XML::Smart and UTF-8

by Kyshtynbai (Sexton)
Hi Monks! I have the following problem with CGI and XML::Smart. The short description: I get two parameters from GET request and pass them to XML::Smart methods to put them into xml file. The parameters I send are in Russian, so I use UTF-8 encoding. But when I do "cat xml/newfile.xml", all the info in tags is encoded to something weird. Like this:
cat xml/newfile.xml <?xml version="1.0" encoding="UTF-8" ?> <?meta name="GENERATOR" content="XML::Smart/1.78 Perl/5.014002 [linux] +" ?> <quotes> <txt>English text is fine</txt> <play>Really fine </play> <txt dt:dt="binary.base64">0KbQuNGC0LDRgtCwDQoK</txt> <play dt:dt="binary.base64">0J/QvtC/0L7QsdCw0LLQsAo=</play> </quotes>
I really don't know how to handle it. Here's some code of the script which adds this xml info:
#!/usr/bin/perl use strict; use XML::Smart; use CGI; use HTML::Template; use lib ('../'); use MySite; my $q = CGI->new(); my %params = MySite::get_params($q); my $add_quote_success= HTML::Template->new(filename =>'../templates/ad +d_quote_success.tmpl'); my $add_quote_error= HTML::Template->new(filename =>'../templates/add_ +quote_error.tmpl'); if ($ENV{REQUEST_METHOD} ne 'POST') { print "Content-type: text/html\n\n"; print "Stop wgetting this script."; } else { if (($params{txt} eq '') or ($params{play} eq '')) { print $q->header(-charset => 'utf-8'); print $add_quote_error->output; } else { my $XML = XML::Smart->new('../xml/newfile.xml'); my $counter = @{$XML->{quotes}{txt}}; $XML->{quotes}{txt}[$counter] = "$params{txt}\n"; $XML->{quotes}{play}[$counter] = "$params{play}\n"; $XML->save('../xml/newfile.xml'); print $q->header(-charset => 'utf-8'); print $add_quote_success->output; } }

Re: XML::Smart and UTF-8
by choroba (Archbishop) on Jun 07, 2014 at 14:53 UTC
    I don't work with XML::Smart. However, its documentation says, that this kind of encoding happens for binary data. Are you sure Perl knows your incoming data are UTF-8 encoded? (Is the data really Цитата and Попобава?)

    You can also try to directly specify you don't want to encode binary data by set_binary(0).

      I'm not actually sure (but it is text, not binary data; it comes from common input type=text html field). And the data is as you've decoded.
Re: XML::Smart and UTF-8
by ikegami (Pope) on Jun 21, 2014 at 06:57 UTC

    1. It's so so wrong, but you need to encode the data before passing to to XML::Smart. You seem to be doing that already.

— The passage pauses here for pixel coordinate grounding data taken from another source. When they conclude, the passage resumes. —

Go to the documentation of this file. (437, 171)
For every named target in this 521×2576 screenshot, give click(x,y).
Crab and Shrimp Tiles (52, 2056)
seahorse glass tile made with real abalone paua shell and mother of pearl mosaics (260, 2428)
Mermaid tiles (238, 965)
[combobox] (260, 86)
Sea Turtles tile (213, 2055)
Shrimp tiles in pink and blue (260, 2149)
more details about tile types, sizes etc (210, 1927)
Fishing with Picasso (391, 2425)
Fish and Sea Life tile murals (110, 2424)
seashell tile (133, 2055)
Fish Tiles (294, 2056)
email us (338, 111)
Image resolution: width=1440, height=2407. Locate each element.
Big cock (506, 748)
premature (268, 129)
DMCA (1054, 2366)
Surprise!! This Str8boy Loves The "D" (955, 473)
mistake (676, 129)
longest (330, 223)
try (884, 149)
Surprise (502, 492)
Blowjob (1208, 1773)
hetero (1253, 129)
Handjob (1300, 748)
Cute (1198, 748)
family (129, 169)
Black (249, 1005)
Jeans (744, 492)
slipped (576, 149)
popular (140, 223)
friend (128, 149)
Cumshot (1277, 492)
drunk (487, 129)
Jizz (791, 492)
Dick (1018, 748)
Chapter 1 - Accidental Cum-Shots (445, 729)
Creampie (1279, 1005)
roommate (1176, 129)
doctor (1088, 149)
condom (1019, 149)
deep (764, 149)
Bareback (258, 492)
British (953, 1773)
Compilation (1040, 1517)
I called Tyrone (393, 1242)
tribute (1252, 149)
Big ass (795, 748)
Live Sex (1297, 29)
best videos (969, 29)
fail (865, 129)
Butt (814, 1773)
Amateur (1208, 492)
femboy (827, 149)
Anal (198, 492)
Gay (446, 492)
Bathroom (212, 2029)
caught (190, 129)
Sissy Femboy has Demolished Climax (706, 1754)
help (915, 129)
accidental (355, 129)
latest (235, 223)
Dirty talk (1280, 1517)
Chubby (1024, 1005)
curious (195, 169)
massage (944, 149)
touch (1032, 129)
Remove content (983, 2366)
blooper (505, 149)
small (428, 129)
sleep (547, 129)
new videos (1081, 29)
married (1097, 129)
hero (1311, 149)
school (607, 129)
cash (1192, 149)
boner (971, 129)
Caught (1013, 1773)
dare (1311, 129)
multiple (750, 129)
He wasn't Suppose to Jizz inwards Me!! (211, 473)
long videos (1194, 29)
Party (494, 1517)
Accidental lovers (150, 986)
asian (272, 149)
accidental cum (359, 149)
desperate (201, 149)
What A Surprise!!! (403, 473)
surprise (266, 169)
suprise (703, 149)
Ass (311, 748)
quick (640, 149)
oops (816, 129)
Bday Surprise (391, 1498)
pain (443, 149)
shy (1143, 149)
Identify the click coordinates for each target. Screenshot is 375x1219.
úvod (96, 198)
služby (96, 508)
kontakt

    2. You need to pass decode => 1 to save.

    use strict; use warnings; use Encode qw( encode_utf8 ); use XML::Smart qw( ); my $text = chr(0xC9); my $utf8 = encode_utf8($text); my $doc = XML::Smart->new('<?xml version="1.0" encoding="UTF-8"?><root +></root>'); $doc->{root}{node}{CONTENT} = $utf8; $doc->save('a.xml', decode=>1);